AVX512 Support:
I’ve always wondered if the Strix Halo has full AVX512 support or, like other Ryzen 300 AI processors, a dual-pump AVX256.
Since this information is hard to find, I ended up doing something simpler: a small benchmark.
Goal: bench the AVX512_BF16 and see the maximum performance achievable => use a matrix product. The goal isn’t to have a fully operational gemm to start with, but simply to evaluate the number of AVX512 overclocks possible.

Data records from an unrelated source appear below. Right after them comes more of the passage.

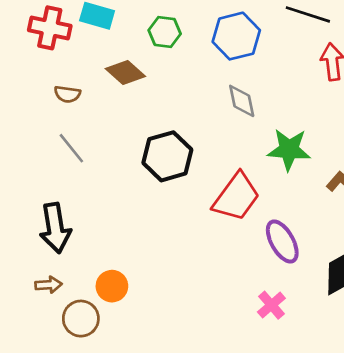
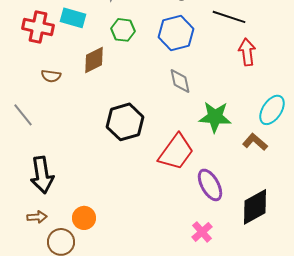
brown diamond: (125, 73) -> (94, 60), turned -68
gray line: (71, 148) -> (23, 115), moved

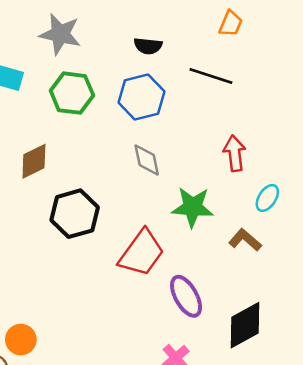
green hexagon: (123, 30) -> (72, 93), size x1.4
red arrow: (247, 52) -> (235, 153), moved
brown diamond: (94, 60) -> (34, 161), moved
cyan ellipse: (272, 110) -> (267, 198), size x0.7

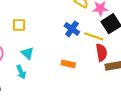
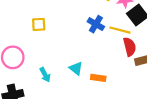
cyan triangle: (27, 53) -> (76, 68), moved
orange rectangle: (68, 64) -> (98, 78), moved

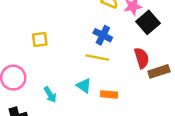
yellow line: (120, 30) -> (97, 58), moved

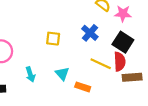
black square: (148, 22) -> (123, 42), moved, turned -30
yellow square: (40, 39) -> (53, 39), moved
yellow line: (97, 58) -> (101, 64), moved

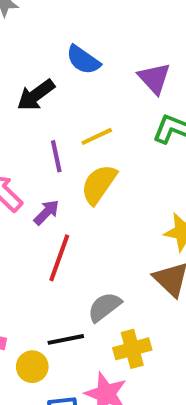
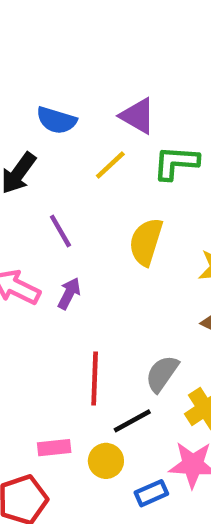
yellow line: (97, 136) -> (110, 165), moved
yellow semicircle: (99, 184) -> (146, 242), moved
red line: (59, 258) -> (95, 378), moved

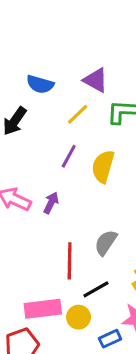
purple line: (60, 231) -> (69, 156), moved, turned 60
gray semicircle: (162, 374) -> (106, 243), moved
pink rectangle: (54, 448) -> (43, 309), size x1.6

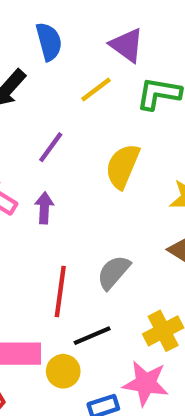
blue semicircle: (40, 84) -> (49, 42), turned -128
purple line: (69, 156) -> (51, 147), moved
purple arrow: (51, 203) -> (44, 208), turned -30

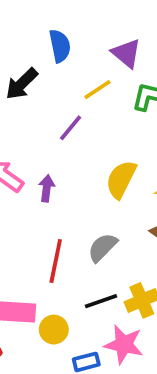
purple line: (51, 147) -> (71, 128), moved
yellow semicircle: (123, 166) -> (121, 179), moved
black line: (92, 336) -> (101, 301), moved

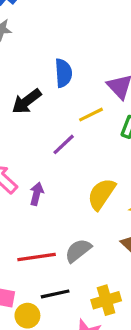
red line: (56, 261) -> (37, 257), turned 63
black line: (101, 301) -> (55, 294), moved

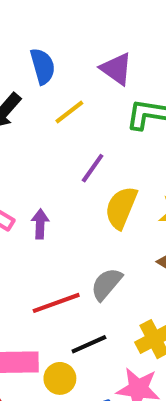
yellow line: (91, 115) -> (69, 112), moved
purple line: (64, 144) -> (93, 168), moved

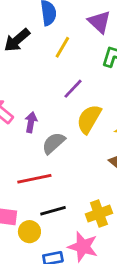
yellow line: (69, 112) -> (62, 47), turned -30
gray semicircle: (106, 284) -> (54, 143), moved

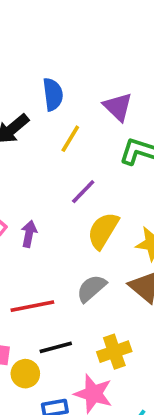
gray semicircle: (54, 143) -> (91, 288), moved

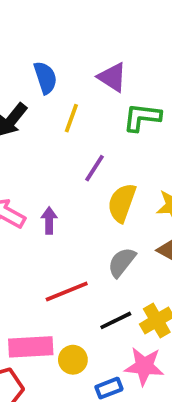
black line: (56, 347) -> (116, 320), moved

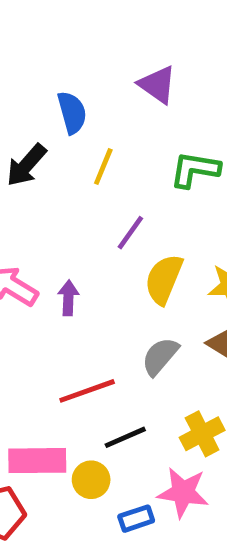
purple triangle: (112, 77) -> (157, 85), moved
black line: (116, 320) -> (125, 437), moved

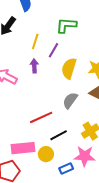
yellow line: (103, 166) -> (35, 42), moved
green L-shape: (195, 170) -> (66, 25), moved
purple arrow: (68, 298) -> (34, 66), moved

Here are some results obtained.
-
For reference, an “old” FW16 with a 7940HS: 8 Zen 4 cores, with a “simple” dual-pump AVX256:
=> 2063.51 GFlop/s. -
and a FD with a ryzen ai max+ 395: 16 zen5 core.
=> with 8 thead active => 4409.93 GFlop/s
=> with 16 threads active => 7873.82 GFlop/s
so:
- zen4 can do 64 FLOP/cycle/core (32 mul and 32 add) with BF16
(in fact 2xFMA_AVX256 + 2xFADD_AVX256 per core) - zen5_full can do 128 FLOP/cycle/core (64 mul and 64 add) with BF16
(in fact 2xFMA_AVX512 + 2xFADD_AVX512 per core)
So yes the zen5 core on the max+ 395 is the same as the desktop zen5 (ryzen 9XX0)!